▶ [Required action] Scan the entries below for the word "link". Copy each line that has it.

▶ [Input for this task]
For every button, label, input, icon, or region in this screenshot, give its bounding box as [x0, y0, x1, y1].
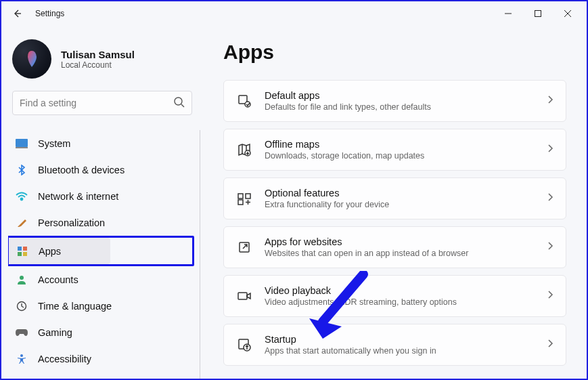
svg-rect-23	[238, 293, 247, 299]
chevron-right-icon	[547, 95, 553, 107]
minimize-button[interactable]	[493, 3, 523, 24]
titlebar: Settings	[1, 1, 587, 26]
nav-label: Personalization	[38, 217, 105, 228]
video-icon	[236, 288, 252, 304]
card-optional-features[interactable]: Optional features Extra functionality fo…	[223, 177, 566, 219]
svg-point-13	[20, 276, 24, 280]
nav-item-accessibility[interactable]: Accessibility	[8, 345, 194, 372]
svg-line-5	[181, 104, 184, 107]
svg-point-4	[175, 98, 182, 105]
nav-label: System	[38, 138, 70, 149]
nav-item-system[interactable]: System	[8, 130, 194, 156]
apps-highlight-annotation: Apps	[8, 236, 194, 266]
minimize-icon	[505, 10, 512, 17]
startup-icon	[236, 337, 252, 353]
nav-item-gaming[interactable]: Gaming	[8, 319, 194, 345]
nav-item-network[interactable]: Network & internet	[8, 183, 194, 209]
search-input[interactable]	[12, 91, 192, 115]
monitor-icon	[15, 137, 28, 150]
card-subtitle: Downloads, storage location, map updates	[265, 151, 535, 161]
avatar	[12, 39, 51, 79]
brush-icon	[15, 216, 28, 230]
wifi-icon	[15, 190, 28, 203]
card-startup[interactable]: Startup Apps that start automatically wh…	[223, 324, 566, 366]
clock-icon	[15, 299, 28, 313]
card-apps-for-websites[interactable]: Apps for websites Websites that can open…	[223, 226, 566, 268]
card-subtitle: Video adjustments, HDR streaming, batter…	[265, 297, 535, 307]
card-offline-maps[interactable]: Offline maps Downloads, storage location…	[223, 129, 566, 171]
card-default-apps[interactable]: Default apps Defaults for file and link …	[223, 80, 566, 122]
svg-rect-19	[238, 194, 243, 198]
card-video-playback[interactable]: Video playback Video adjustments, HDR st…	[223, 275, 566, 317]
nav-label: Apps	[39, 246, 61, 257]
svg-rect-7	[16, 147, 28, 148]
nav-label: Gaming	[38, 327, 72, 338]
profile-block[interactable]: Tulisan Samsul Local Account	[8, 37, 196, 91]
svg-rect-1	[535, 11, 541, 17]
sidebar: Tulisan Samsul Local Account System Blue…	[1, 26, 203, 379]
page-title: Apps	[223, 41, 566, 64]
svg-point-8	[21, 198, 23, 200]
card-title: Default apps	[265, 90, 535, 101]
back-button[interactable]	[5, 4, 28, 23]
nav-item-accounts[interactable]: Accounts	[8, 266, 194, 293]
open-external-icon	[236, 239, 252, 255]
nav-item-personalization[interactable]: Personalization	[8, 209, 194, 236]
main-content: Apps Default apps Defaults for file and …	[203, 26, 587, 379]
nav-list: System Bluetooth & devices Network & int…	[8, 130, 200, 379]
svg-rect-12	[23, 252, 27, 256]
nav-label: Accounts	[38, 274, 78, 285]
window-controls	[493, 3, 583, 24]
default-apps-icon	[236, 93, 252, 109]
window-title: Settings	[35, 9, 64, 18]
nav-label: Bluetooth & devices	[38, 165, 125, 175]
profile-name: Tulisan Samsul	[61, 49, 135, 60]
maximize-icon	[535, 10, 541, 17]
card-title: Video playback	[265, 285, 535, 296]
apps-icon	[16, 245, 29, 258]
card-subtitle: Websites that can open in an app instead…	[265, 249, 535, 258]
features-icon	[236, 190, 252, 207]
svg-point-15	[20, 354, 23, 357]
chevron-right-icon	[547, 339, 553, 351]
nav-item-apps[interactable]: Apps	[9, 238, 110, 264]
card-subtitle: Extra functionality for your device	[265, 200, 535, 209]
card-title: Optional features	[265, 188, 535, 198]
card-subtitle: Defaults for file and link types, other …	[265, 102, 535, 112]
arrow-left-icon	[12, 8, 22, 19]
card-title: Offline maps	[265, 139, 535, 150]
nav-label: Time & language	[38, 301, 112, 312]
nav-item-bluetooth[interactable]: Bluetooth & devices	[8, 156, 194, 183]
bluetooth-icon	[15, 163, 28, 177]
chevron-right-icon	[547, 144, 553, 156]
profile-account-type: Local Account	[61, 60, 135, 70]
nav-label: Network & internet	[38, 191, 118, 202]
svg-rect-10	[23, 247, 27, 251]
chevron-right-icon	[547, 241, 553, 253]
accessibility-icon	[15, 352, 28, 366]
svg-rect-20	[246, 194, 250, 198]
chevron-right-icon	[547, 290, 553, 302]
svg-rect-9	[18, 247, 22, 251]
svg-rect-11	[18, 252, 22, 256]
svg-rect-6	[16, 139, 28, 147]
avatar-icon	[20, 47, 43, 70]
search-container	[12, 91, 192, 115]
nav-label: Accessibility	[38, 354, 91, 364]
map-icon	[236, 142, 252, 158]
gamepad-icon	[15, 326, 28, 339]
close-icon	[564, 10, 571, 17]
maximize-button[interactable]	[523, 3, 553, 24]
svg-rect-21	[238, 200, 243, 205]
close-button[interactable]	[553, 3, 583, 24]
card-subtitle: Apps that start automatically when you s…	[265, 346, 535, 356]
nav-item-time[interactable]: Time & language	[8, 293, 194, 319]
search-icon	[173, 96, 185, 111]
card-title: Startup	[265, 334, 535, 345]
chevron-right-icon	[547, 192, 553, 205]
person-icon	[15, 273, 28, 287]
card-title: Apps for websites	[265, 236, 535, 247]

▶ [Solution]
card-default-apps[interactable]: Default apps Defaults for file and link …	[223, 80, 566, 122]
card-subtitle: Defaults for file and link types, other …	[265, 102, 535, 112]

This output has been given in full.